### Data under study
------------------------------------------------
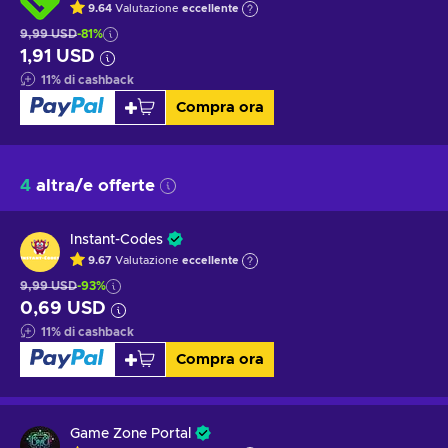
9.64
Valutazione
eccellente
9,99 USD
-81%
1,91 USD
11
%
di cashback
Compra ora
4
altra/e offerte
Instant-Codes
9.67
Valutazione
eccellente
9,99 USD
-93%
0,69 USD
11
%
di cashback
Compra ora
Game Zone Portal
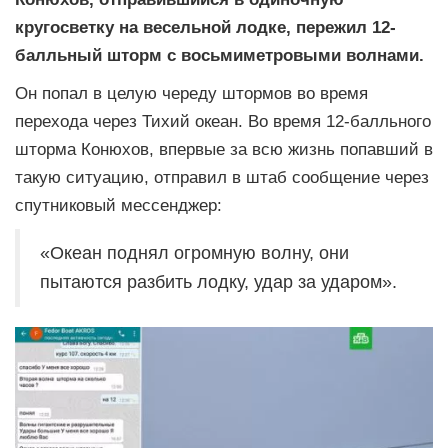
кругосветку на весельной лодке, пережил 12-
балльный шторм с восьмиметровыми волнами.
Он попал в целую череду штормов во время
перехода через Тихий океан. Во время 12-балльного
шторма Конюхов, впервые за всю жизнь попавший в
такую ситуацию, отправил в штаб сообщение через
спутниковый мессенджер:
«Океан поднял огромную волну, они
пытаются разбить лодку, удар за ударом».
------------------------------------------------
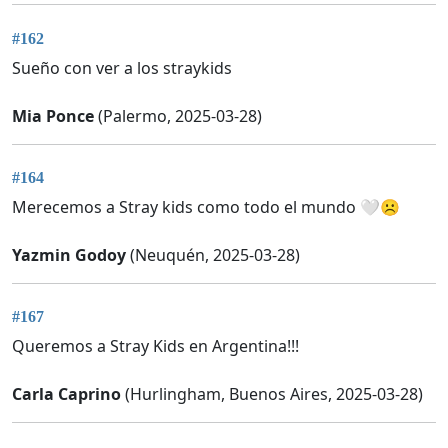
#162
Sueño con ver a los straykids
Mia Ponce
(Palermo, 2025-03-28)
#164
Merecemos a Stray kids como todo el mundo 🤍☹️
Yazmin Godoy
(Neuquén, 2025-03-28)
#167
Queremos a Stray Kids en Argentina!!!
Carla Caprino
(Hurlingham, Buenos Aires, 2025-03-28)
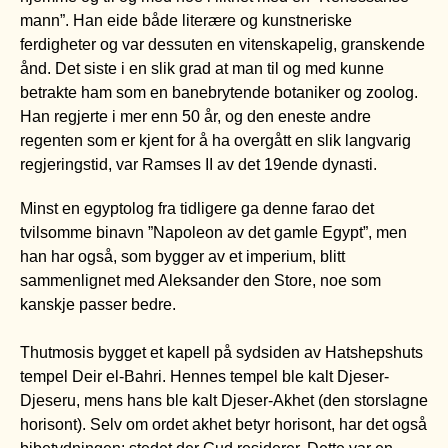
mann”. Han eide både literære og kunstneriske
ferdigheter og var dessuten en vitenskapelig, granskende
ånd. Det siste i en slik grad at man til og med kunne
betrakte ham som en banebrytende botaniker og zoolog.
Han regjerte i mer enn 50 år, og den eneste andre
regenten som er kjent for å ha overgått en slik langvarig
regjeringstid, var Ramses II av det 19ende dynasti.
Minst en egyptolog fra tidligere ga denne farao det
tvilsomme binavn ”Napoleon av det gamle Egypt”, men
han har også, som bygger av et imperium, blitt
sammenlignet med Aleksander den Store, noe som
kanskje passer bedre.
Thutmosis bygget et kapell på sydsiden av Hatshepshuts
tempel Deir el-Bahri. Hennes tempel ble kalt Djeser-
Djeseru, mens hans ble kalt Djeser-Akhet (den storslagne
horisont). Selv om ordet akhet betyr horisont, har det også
------------------------------------------------
### Exercise prompt
The reply should hold the entries above from the line with "Carla Caprino" to the line with "horisont). Selv om", duplicated exactly, pictures excluded.

### Answer to the exercise
Carla Caprino
(Hurlingham, Buenos Aires, 2025-03-28)
mann”. Han eide både literære og kunstneriske
ferdigheter og var dessuten en vitenskapelig, granskende
ånd. Det siste i en slik grad at man til og med kunne
betrakte ham som en banebrytende botaniker og zoolog.
Han regjerte i mer enn 50 år, og den eneste andre
regenten som er kjent for å ha overgått en slik langvarig
regjeringstid, var Ramses II av det 19ende dynasti.
Minst en egyptolog fra tidligere ga denne farao det
tvilsomme binavn ”Napoleon av det gamle Egypt”, men
han har også, som bygger av et imperium, blitt
sammenlignet med Aleksander den Store, noe som
kanskje passer bedre.
Thutmosis bygget et kapell på sydsiden av Hatshepshuts
tempel Deir el-Bahri. Hennes tempel ble kalt Djeser-
Djeseru, mens hans ble kalt Djeser-Akhet (den storslagne
horisont). Selv om ordet akhet betyr horisont, har det også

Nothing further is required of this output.